Les sénateurs tirent la leçon du vote sur les minarets. Ils envisagent d'opposer un contre-projet direct à l'initiative UDC sur le renvoi, ou de l'invalider. Un article de Christiane Imsand dans le Nouvelliste.
Les démocrates du centre ont eu beau tempêter, ils se sont retrouvés totalement isolés. Le Conseil des Etats a décidé hier par 30 voix contre 6 de reporter le débat sur l'initiative de l'UDC pour le renvoi des étrangers criminels. Le but est de donner le temps à la commission des institutions politiques de se repencher sur la recevabilité de cette initiative et d'étudier la possibilité de lui opposer un contre-projet direct (de niveau constitutionnel) au lieu du contre-projet indirect (de niveau législatif) proposé par le Conseil fédéral.
Mieux vaut prévenir...
Le vote sur les minarets est à l'origine de ce renvoi en commission.
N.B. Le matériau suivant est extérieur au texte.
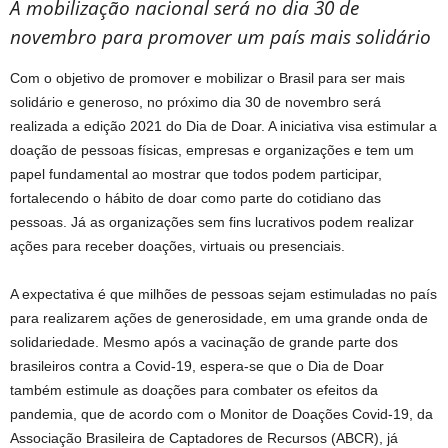
A mobilização nacional será no dia 30 de
novembro para promover um país mais solidário
Com o objetivo de promover e mobilizar o Brasil para ser mais
solidário e generoso, no próximo dia 30 de novembro será
realizada a edição 2021 do Dia de Doar. A iniciativa visa estimular a
doação de pessoas físicas, empresas e organizações e tem um
papel fundamental ao mostrar que todos podem participar,
fortalecendo o hábito de doar como parte do cotidiano das
pessoas. Já as organizações sem fins lucrativos podem realizar
ações para receber doações, virtuais ou presenciais.
A expectativa é que milhões de pessoas sejam estimuladas no país
para realizarem ações de generosidade, em uma grande onda de
solidariedade. Mesmo após a vacinação de grande parte dos
brasileiros contra a Covid-19, espera-se que o Dia de Doar
também estimule as doações para combater os efeitos da
pandemia, que de acordo com o Monitor de Doações Covid-19, da
Associação Brasileira de Captadores de Recursos (ABCR), já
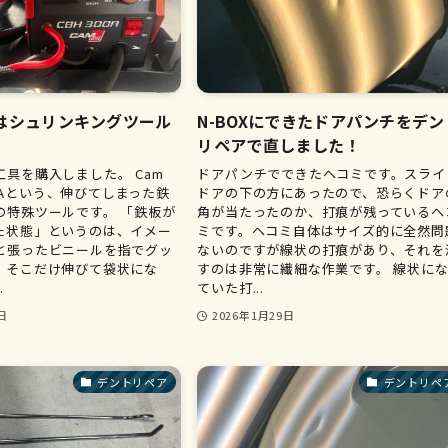
はシュリンキングツール
N-BOXにできたドアパンチをデン
リペアで直しました！
具を購入しました。 Cam
ドアパンチでできたヘコミです。スライ
300Aという、伸びてしまった鉄
ドアの下の方にあったので、恐らくドア
の特殊ツールです。 「鉄板が
角が当たったのか、打痕が残っているヘ
た状態」というのは、イメー
ミです。ヘコミ自体はサイズ的に全然問
と張ったビニールを指でグッ
ないのですが線状の打痕があり、それを
、そこだけ伸びて袋状にな
すのは非常に繊細な作業です。 線状に
.
ていた打...
日
2026年1月29日
デントリペア
デントリペ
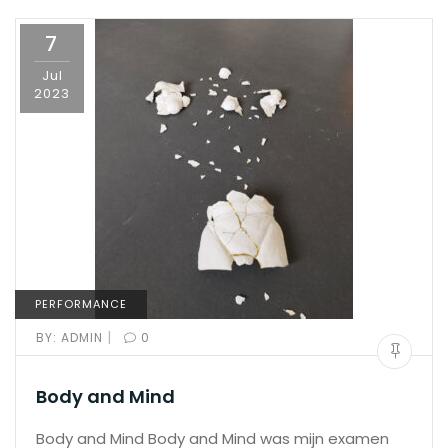
7
Jul
2023
PERFORMANCE
|
BY:
ADMIN
0
Body and Mind
Body and Mind Body and Mind was mijn examen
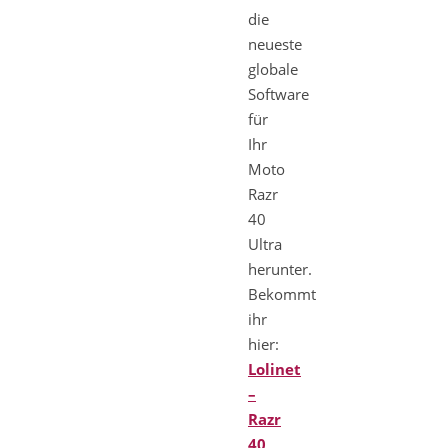
die
neueste
globale
Software
für
Ihr
Moto
Razr
40
Ultra
herunter.
Bekommt
ihr
hier:
Lolinet
–
Razr
40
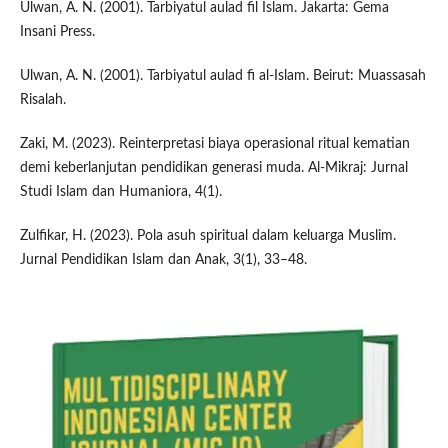
Ulwan, A. N. (2001). Tarbiyatul aulad fil Islam. Jakarta: Gema
Insani Press.
Ulwan, A. N. (2001). Tarbiyatul aulad fi al-Islam. Beirut: Muassasah
Risalah.
Zaki, M. (2023). Reinterpretasi biaya operasional ritual kematian
demi keberlanjutan pendidikan generasi muda. Al-Mikraj: Jurnal
Studi Islam dan Humaniora, 4(1).
Zulfikar, H. (2023). Pola asuh spiritual dalam keluarga Muslim.
Jurnal Pendidikan Islam dan Anak, 3(1), 33–48.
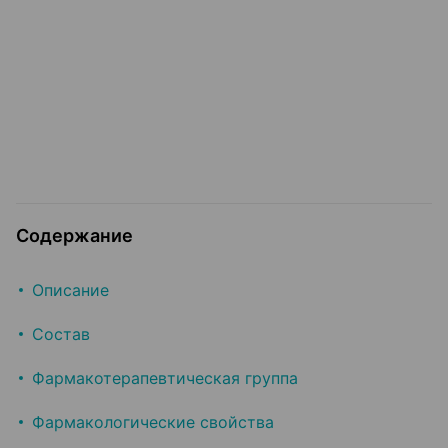
Содержание
Описание
Состав
Фармакотерапевтическая группа
Фармакологические свойства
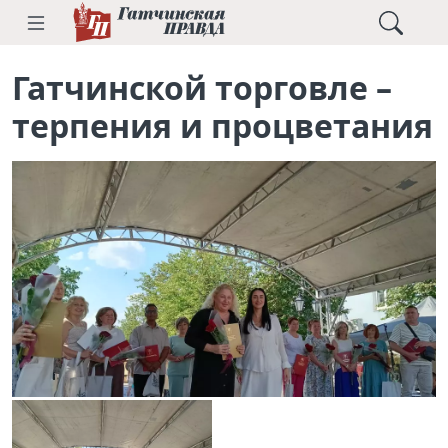
Гатчинской торговле –
терпения и процветания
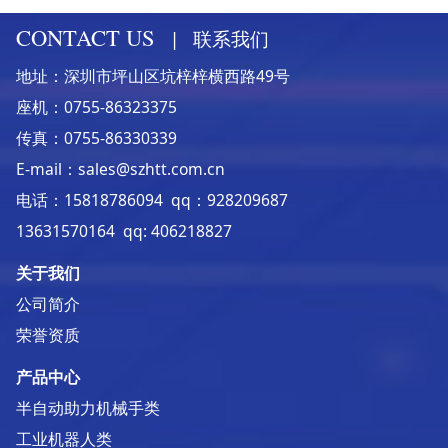
CONTACT US
|
联系我们
地址：深圳市坪山区坑梓梓横西路49号
座机：0755-86323375
传真：0755-86330339
E-mail：sales@szhtt.com.cn
电话：15818786094 qq：928209687
13631570164 qq: 406218827
关于我们
公司简介
荣誉资质
产品中心
半自动助力机械手类
工业机器人类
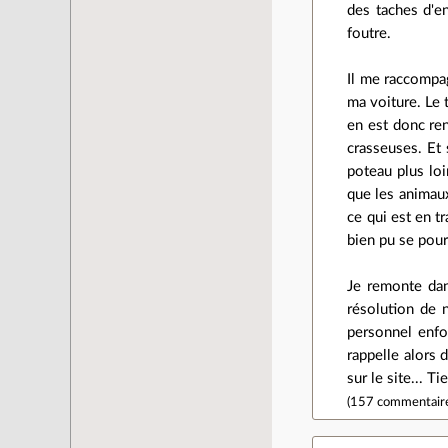
des taches d'en
foutre.
Il me raccompag
ma voiture. Le t
en est donc ren
crasseuses. Et 
poteau plus loi
que les animaux
ce qui est en t
bien pu se pourr
Je remonte dan
résolution de 
personnel enfo
rappelle alors 
sur le site... T
(
157 commentair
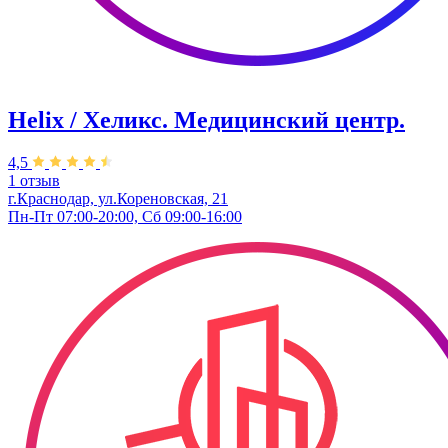
Helix / Хеликс. Медицинский центр.
4,5
1 отзыв
г.Краснодар, ул.Кореновская, 21
Пн-Пт 07:00-20:00, Сб 09:00-16:00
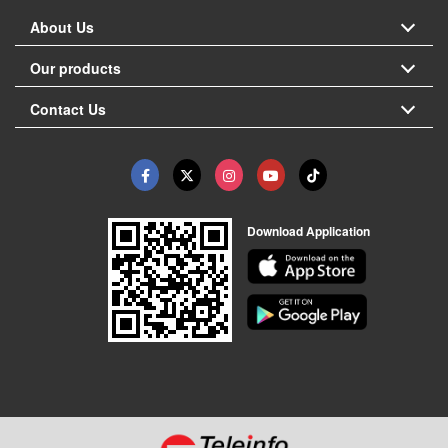
About Us
Our products
Contact Us
Download Application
Depuis la surprise du 29 novembre, les sénateurs se sont rendu compte qu'il valait mieux s'inquiéter des conséquences d'une initiative avant la votation, plutôt qu'après. «C'est une manoeuvre dilatoire, s'indigne l'UDC argovien Maximilian Reimann. Vous avez peur de cette initiative et vous voulez faire en sorte que la votation populaire ait lieu après les élections fédérales de 2011.»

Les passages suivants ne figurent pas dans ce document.